Instructions to follow
Using the data below, return every line that holds the word "Meta".

Records provided

BEGIN

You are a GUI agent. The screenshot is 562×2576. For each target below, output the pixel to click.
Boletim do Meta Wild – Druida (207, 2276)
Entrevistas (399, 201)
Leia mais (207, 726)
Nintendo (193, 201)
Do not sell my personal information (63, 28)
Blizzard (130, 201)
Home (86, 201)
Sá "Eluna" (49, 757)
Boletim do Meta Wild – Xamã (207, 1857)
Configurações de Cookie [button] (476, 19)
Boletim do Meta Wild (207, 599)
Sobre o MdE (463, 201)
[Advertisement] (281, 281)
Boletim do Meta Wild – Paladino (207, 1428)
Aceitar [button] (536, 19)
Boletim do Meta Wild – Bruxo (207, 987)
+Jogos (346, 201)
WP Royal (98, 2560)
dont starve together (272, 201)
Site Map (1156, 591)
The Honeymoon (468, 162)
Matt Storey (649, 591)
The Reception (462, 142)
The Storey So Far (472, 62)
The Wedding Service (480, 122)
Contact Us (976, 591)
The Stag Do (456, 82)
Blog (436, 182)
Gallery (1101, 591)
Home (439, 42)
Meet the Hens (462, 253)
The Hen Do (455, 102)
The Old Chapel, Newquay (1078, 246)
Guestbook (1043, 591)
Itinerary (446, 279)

END
BEGIN

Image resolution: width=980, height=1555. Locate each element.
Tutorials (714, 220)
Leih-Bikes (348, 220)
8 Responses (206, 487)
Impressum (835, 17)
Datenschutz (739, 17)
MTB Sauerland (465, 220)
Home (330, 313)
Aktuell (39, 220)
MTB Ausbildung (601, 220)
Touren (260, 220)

END

Result for this task
Boletim do Meta Wild – Druida (207, 2276)
Boletim do Meta Wild – Xamã (207, 1857)
Boletim do Meta Wild (207, 599)
Boletim do Meta Wild – Paladino (207, 1428)
Boletim do Meta Wild – Bruxo (207, 987)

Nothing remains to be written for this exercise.